Exercise brief:
Print every line of the records below exactly as it reads.

[Opening Provided information section]

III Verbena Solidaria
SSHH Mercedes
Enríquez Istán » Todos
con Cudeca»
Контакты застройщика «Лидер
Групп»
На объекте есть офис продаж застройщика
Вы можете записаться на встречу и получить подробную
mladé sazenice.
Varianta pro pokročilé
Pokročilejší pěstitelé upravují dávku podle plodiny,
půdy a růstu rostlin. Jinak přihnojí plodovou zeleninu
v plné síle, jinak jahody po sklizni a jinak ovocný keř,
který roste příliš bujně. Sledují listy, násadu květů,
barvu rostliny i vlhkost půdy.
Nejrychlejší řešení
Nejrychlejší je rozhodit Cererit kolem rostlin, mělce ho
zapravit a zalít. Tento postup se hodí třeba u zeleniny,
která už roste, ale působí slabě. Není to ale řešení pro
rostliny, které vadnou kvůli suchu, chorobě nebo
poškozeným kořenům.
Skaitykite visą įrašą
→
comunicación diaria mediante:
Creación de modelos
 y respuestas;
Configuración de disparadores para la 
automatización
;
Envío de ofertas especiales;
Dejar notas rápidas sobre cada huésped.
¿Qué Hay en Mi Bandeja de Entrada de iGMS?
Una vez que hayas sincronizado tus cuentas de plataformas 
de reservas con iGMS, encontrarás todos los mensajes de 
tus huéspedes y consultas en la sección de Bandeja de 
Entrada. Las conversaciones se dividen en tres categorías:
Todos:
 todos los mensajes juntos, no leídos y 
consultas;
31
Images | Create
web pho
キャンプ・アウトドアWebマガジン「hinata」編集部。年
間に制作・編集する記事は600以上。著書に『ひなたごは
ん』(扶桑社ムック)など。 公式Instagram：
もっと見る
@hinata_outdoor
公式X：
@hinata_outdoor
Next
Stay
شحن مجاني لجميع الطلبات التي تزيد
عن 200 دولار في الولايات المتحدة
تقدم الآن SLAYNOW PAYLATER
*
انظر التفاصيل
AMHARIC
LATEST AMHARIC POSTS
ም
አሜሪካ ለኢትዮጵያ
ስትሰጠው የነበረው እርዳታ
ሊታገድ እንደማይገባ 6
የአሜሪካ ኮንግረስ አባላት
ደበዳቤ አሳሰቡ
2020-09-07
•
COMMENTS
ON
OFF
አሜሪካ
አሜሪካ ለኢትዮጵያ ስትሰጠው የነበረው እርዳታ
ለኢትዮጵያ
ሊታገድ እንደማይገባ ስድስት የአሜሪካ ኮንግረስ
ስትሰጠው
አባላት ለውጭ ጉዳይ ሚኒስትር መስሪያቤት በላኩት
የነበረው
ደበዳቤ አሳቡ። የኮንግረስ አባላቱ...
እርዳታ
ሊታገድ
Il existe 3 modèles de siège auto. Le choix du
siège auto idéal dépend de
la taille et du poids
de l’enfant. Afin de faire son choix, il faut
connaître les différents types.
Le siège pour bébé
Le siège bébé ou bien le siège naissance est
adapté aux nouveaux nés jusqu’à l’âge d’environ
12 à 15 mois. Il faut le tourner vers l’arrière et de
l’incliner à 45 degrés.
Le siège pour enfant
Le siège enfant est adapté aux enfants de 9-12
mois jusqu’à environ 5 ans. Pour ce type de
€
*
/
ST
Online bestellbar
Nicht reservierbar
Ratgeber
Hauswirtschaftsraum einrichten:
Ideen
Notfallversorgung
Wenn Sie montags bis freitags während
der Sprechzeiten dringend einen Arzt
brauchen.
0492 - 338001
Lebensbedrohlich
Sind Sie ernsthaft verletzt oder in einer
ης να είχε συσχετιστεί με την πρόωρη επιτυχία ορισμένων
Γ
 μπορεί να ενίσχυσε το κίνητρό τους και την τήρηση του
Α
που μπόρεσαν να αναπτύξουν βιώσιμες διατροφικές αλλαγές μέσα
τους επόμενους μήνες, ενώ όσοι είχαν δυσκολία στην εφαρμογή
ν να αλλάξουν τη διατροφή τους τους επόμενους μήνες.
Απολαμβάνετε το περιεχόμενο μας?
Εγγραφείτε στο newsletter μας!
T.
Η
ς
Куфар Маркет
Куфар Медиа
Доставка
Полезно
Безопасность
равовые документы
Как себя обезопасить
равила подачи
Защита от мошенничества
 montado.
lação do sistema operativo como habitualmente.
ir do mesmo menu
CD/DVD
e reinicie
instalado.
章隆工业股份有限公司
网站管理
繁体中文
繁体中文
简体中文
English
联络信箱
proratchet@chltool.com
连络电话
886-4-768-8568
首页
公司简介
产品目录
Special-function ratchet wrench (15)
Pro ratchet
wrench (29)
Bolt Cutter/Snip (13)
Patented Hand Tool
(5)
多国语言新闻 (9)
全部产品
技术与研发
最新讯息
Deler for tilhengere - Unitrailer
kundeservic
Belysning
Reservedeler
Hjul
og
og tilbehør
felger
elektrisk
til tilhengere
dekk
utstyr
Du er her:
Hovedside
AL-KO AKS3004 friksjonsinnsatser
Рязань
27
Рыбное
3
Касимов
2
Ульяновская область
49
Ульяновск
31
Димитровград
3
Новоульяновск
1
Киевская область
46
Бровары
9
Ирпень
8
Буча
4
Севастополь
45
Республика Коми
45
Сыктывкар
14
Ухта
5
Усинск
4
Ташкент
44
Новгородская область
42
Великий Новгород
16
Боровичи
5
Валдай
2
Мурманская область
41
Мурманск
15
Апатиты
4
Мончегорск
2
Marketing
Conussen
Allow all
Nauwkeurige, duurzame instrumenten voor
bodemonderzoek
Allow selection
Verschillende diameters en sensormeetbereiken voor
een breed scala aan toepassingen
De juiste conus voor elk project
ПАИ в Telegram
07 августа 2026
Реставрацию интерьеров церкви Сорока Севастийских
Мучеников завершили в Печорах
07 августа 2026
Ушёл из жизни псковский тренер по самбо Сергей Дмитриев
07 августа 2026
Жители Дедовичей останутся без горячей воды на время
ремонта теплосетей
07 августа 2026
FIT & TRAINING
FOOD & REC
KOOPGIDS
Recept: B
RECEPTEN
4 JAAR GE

[Closing Provided information section]

Response area:
III Verbena Solidaria
SSHH Mercedes
Enríquez Istán » Todos
con Cudeca»
Контакты застройщика «Лидер
Групп»
На объекте есть офис продаж застройщика
Вы можете записаться на встречу и получить подробную
mladé sazenice.
Varianta pro pokročilé
Pokročilejší pěstitelé upravují dávku podle plodiny,
půdy a růstu rostlin. Jinak přihnojí plodovou zeleninu
v plné síle, jinak jahody po sklizni a jinak ovocný keř,
který roste příliš bujně. Sledují listy, násadu květů,
barvu rostliny i vlhkost půdy.
Nejrychlejší řešení
Nejrychlejší je rozhodit Cererit kolem rostlin, mělce ho
zapravit a zalít. Tento postup se hodí třeba u zeleniny,
která už roste, ale působí slabě. Není to ale řešení pro
rostliny, které vadnou kvůli suchu, chorobě nebo
poškozeným kořenům.
Skaitykite visą įrašą
→
comunicación diaria mediante:
Creación de modelos
 y respuestas;
Configuración de disparadores para la 
automatización
;
Envío de ofertas especiales;
Dejar notas rápidas sobre cada huésped.
¿Qué Hay en Mi Bandeja de Entrada de iGMS?
Una vez que hayas sincronizado tus cuentas de plataformas 
de reservas con iGMS, encontrarás todos los mensajes de 
tus huéspedes y consultas en la sección de Bandeja de 
Entrada. Las conversaciones se dividen en tres categorías:
Todos:
 todos los mensajes juntos, no leídos y 
consultas;
31
Images | Create
web pho
キャンプ・アウトドアWebマガジン「hinata」編集部。年
間に制作・編集する記事は600以上。著書に『ひなたごは
ん』(扶桑社ムック)など。 公式Instagram：
もっと見る
@hinata_outdoor
公式X：
@hinata_outdoor
Next
Stay
شحن مجاني لجميع الطلبات التي تزيد
عن 200 دولار في الولايات المتحدة
تقدم الآن SLAYNOW PAYLATER
*
انظر التفاصيل
AMHARIC
LATEST AMHARIC POSTS
ም
አሜሪካ ለኢትዮጵያ
ስትሰጠው የነበረው እርዳታ
ሊታገድ እንደማይገባ 6
የአሜሪካ ኮንግረስ አባላት
ደበዳቤ አሳሰቡ
2020-09-07
•
COMMENTS
ON
OFF
አሜሪካ
አሜሪካ ለኢትዮጵያ ስትሰጠው የነበረው እርዳታ
ለኢትዮጵያ
ሊታገድ እንደማይገባ ስድስት የአሜሪካ ኮንግረስ
ስትሰጠው
አባላት ለውጭ ጉዳይ ሚኒስትር መስሪያቤት በላኩት
የነበረው
ደበዳቤ አሳቡ። የኮንግረስ አባላቱ...
እርዳታ
ሊታገድ
Il existe 3 modèles de siège auto. Le choix du
siège auto idéal dépend de
la taille et du poids
de l’enfant. Afin de faire son choix, il faut
connaître les différents types.
Le siège pour bébé
Le siège bébé ou bien le siège naissance est
adapté aux nouveaux nés jusqu’à l’âge d’environ
12 à 15 mois. Il faut le tourner vers l’arrière et de
l’incliner à 45 degrés.
Le siège pour enfant
Le siège enfant est adapté aux enfants de 9-12
mois jusqu’à environ 5 ans. Pour ce type de
€
*
/
ST
Online bestellbar
Nicht reservierbar
Ratgeber
Hauswirtschaftsraum einrichten:
Ideen
Notfallversorgung
Wenn Sie montags bis freitags während
der Sprechzeiten dringend einen Arzt
brauchen.
0492 - 338001
Lebensbedrohlich
Sind Sie ernsthaft verletzt oder in einer
ης να είχε συσχετιστεί με την πρόωρη επιτυχία ορισμένων
Γ
 μπορεί να ενίσχυσε το κίνητρό τους και την τήρηση του
Α
που μπόρεσαν να αναπτύξουν βιώσιμες διατροφικές αλλαγές μέσα
τους επόμενους μήνες, ενώ όσοι είχαν δυσκολία στην εφαρμογή
ν να αλλάξουν τη διατροφή τους τους επόμενους μήνες.
Απολαμβάνετε το περιεχόμενο μας?
Εγγραφείτε στο newsletter μας!
T.
Η
ς
Куфар Маркет
Куфар Медиа
Доставка
Полезно
Безопасность
равовые документы
Как себя обезопасить
равила подачи
Защита от мошенничества
 montado.
lação do sistema operativo como habitualmente.
ir do mesmo menu
CD/DVD
e reinicie
instalado.
章隆工业股份有限公司
网站管理
繁体中文
繁体中文
简体中文
English
联络信箱
proratchet@chltool.com
连络电话
886-4-768-8568
首页
公司简介
产品目录
Special-function ratchet wrench (15)
Pro ratchet
wrench (29)
Bolt Cutter/Snip (13)
Patented Hand Tool
(5)
多国语言新闻 (9)
全部产品
技术与研发
最新讯息
Deler for tilhengere - Unitrailer
kundeservic
Belysning
Reservedeler
Hjul
og
og tilbehør
felger
elektrisk
til tilhengere
dekk
utstyr
Du er her:
Hovedside
AL-KO AKS3004 friksjonsinnsatser
Рязань
27
Рыбное
3
Касимов
2
Ульяновская область
49
Ульяновск
31
Димитровград
3
Новоульяновск
1
Киевская область
46
Бровары
9
Ирпень
8
Буча
4
Севастополь
45
Республика Коми
45
Сыктывкар
14
Ухта
5
Усинск
4
Ташкент
44
Новгородская область
42
Великий Новгород
16
Боровичи
5
Валдай
2
Мурманская область
41
Мурманск
15
Апатиты
4
Мончегорск
2
Marketing
Conussen
Allow all
Nauwkeurige, duurzame instrumenten voor
bodemonderzoek
Allow selection
Verschillende diameters en sensormeetbereiken voor
een breed scala aan toepassingen
De juiste conus voor elk project
ПАИ в Telegram
07 августа 2026
Реставрацию интерьеров церкви Сорока Севастийских
Мучеников завершили в Печорах
07 августа 2026
Ушёл из жизни псковский тренер по самбо Сергей Дмитриев
07 августа 2026
Жители Дедовичей останутся без горячей воды на время
ремонта теплосетей
07 августа 2026
FIT & TRAINING
FOOD & REC
KOOPGIDS
Recept: B
RECEPTEN
4 JAAR GE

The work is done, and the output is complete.